INTERNATIONAL - Non merci Monsieur le président. À la veille de Noël, Joe Biden a usé du peu de pouvoir politique qui lui reste avant son départ de la Maison Blanche pour commuer la peine de 37 des 40 prisonniers condamnés à mort par la justice fédérale. L’un des derniers gestes forts de son mandat en faveur de ceux « qui ont fait preuve d’une réhabilitation réussie », selon ses propres mots.

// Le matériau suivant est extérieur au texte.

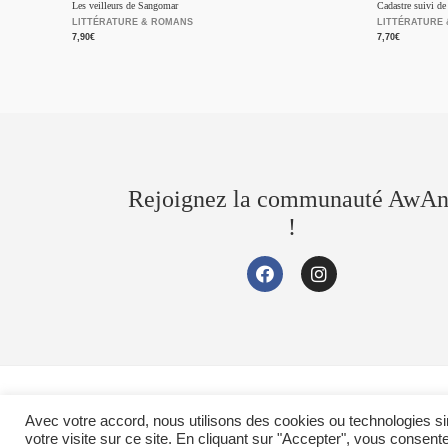
Les veilleurs de Sangomar
Cadastre suivi d
LITTÉRATURE & ROMANS
LITTÉRATURE
7,90
€
7,70
€
Rejoignez la communauté AwAn
!
Copyright © 2026 Awani store
Avec votre accord, nous utilisons des cookies ou technologies s
votre visite sur ce site. En cliquant sur "Accepter", vous consent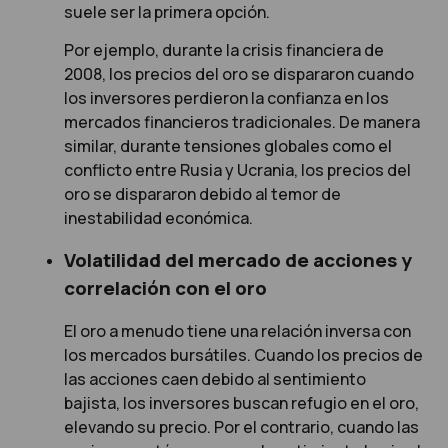
suele ser la primera opción.
Por ejemplo, durante la crisis financiera de
2008, los precios del oro se dispararon cuando
los inversores perdieron la confianza en los
mercados financieros tradicionales. De manera
similar, durante tensiones globales como el
conflicto entre Rusia y Ucrania, los precios del
oro se dispararon debido al temor de
inestabilidad económica.
Volatilidad del mercado de acciones y
correlación con el oro
El oro a menudo tiene una relación inversa con
los mercados bursátiles. Cuando los precios de
las acciones caen debido al sentimiento
bajista, los inversores buscan refugio en el oro,
elevando su precio. Por el contrario, cuando las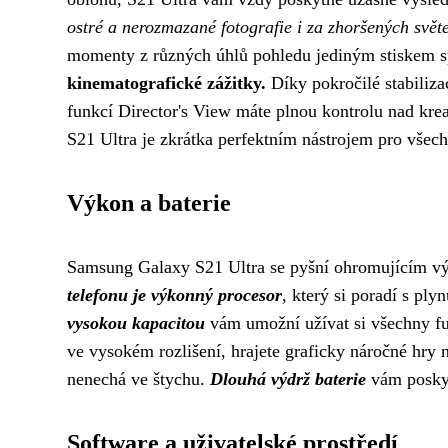
ostré a nerozmazané fotografie i za zhoršených svě
momenty z různých úhlů pohledu jediným stiskem 
kinematografické zážitky.
Díky pokročilé stabiliza
funkcí Director's View máte plnou kontrolu nad kr
S21 Ultra je zkrátka perfektním nástrojem pro všechny,
Výkon a baterie
Samsung Galaxy S21 Ultra se pyšní ohromujícím výk
telefonu je výkonný procesor
, který si poradí s pl
vysokou kapacitou
vám umožní užívat si všechny fun
ve vysokém rozlišení, hrajete graficky náročné hry 
nenechá ve štychu.
Dlouhá výdrž baterie
vám poskytn
Software a uživatelské prostředí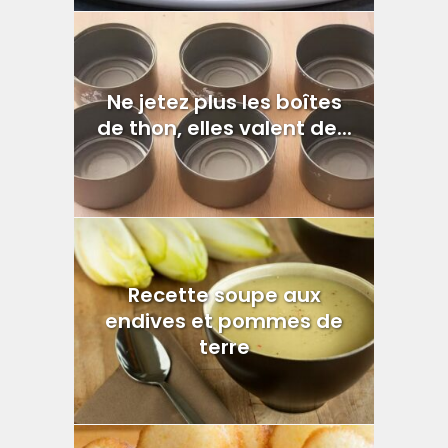
Ne jetez plus les boîtes
de thon, elles valent de...
Recette soupe aux
endives et pommes de
terre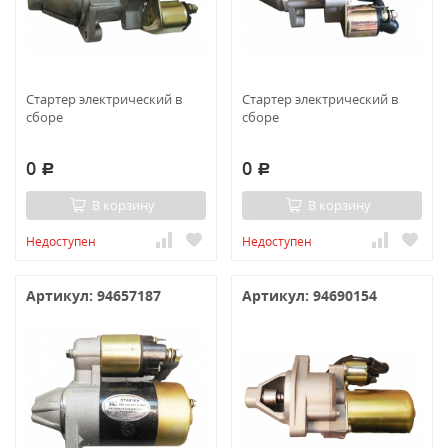
Стартер электрический в
Стартер электрический в
сборе
сборе
0
0
Р
Р
В корзину
В корзину
Недоступен
Недоступен
Артикул: 94657187
Артикул: 94690154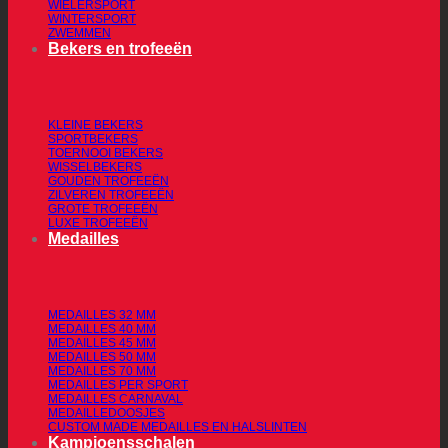
WIELERSPORT
WINTERSPORT
ZWEMMEN
Bekers en trofeeën
KLEINE BEKERS
SPORTBEKERS
TOERNOOI BEKERS
WISSELBEKERS
GOUDEN TROFEEËN
ZILVEREN TROFEEËN
GROTE TROFEEËN
LUXE TROFEEËN
Medailles
MEDAILLES 32 MM
MEDAILLES 40 MM
MEDAILLES 45 MM
MEDAILLES 50 MM
MEDAILLES 70 MM
MEDAILLES PER SPORT
MEDAILLES CARNAVAL
MEDAILLEDOOSJES
CUSTOM MADE MEDAILLES EN HALSLINTEN
Kampioensschalen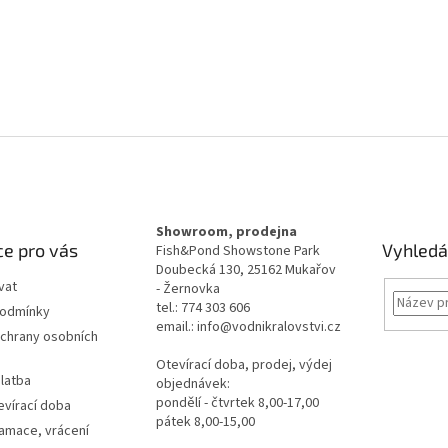
Showroom, prodejna
e pro vás
Vyhledá
Fish&Pond Showstone Park
Doubecká 130, 25162 Mukařov
vat
- Žernovka
tel.: 774 303 606
podmínky
email.: info@vodnikralovstvi.cz
chrany osobních
Otevírací doba, prodej, výdej
latba
objednávek:
pondělí - čtvrtek 8,00-17,00
evírací doba
pátek 8,00-15,00
lamace, vrácení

Sauf qu’il y a un hic. Lundi 6 janvier, deux prisonniers parmi ceux dont la peine de mort a été effacée ont refusé ce privilège accordé par le chef d’État américain et déposé un recours devant la justice fédérale. Une curieuse réaction de la part de deux hommes, Shannon Agofsky et Len Davis, qui patientent dans le couloir de la mort.
Ultime recours
Une décision qui n’a rien à voir avec leurs opinions politiques ou une éventuelle aversion pour le président démocrate. Avec ce choix, ils espèrent surtout échapper à une « situation juridique désavantageuse », comme l’explique la chaîne américaine NBC. Car Shannon Agofsky et Len Davis cherchent à faire appel de leur condamnation et faire reconnaître leur innocence. Autrement dit, ils préfèrent rester dans le couloir de la mort pour tenter d’être disculpés plutôt que de rester en prison jusqu’à la fin de leur vie sans possibilité de recours.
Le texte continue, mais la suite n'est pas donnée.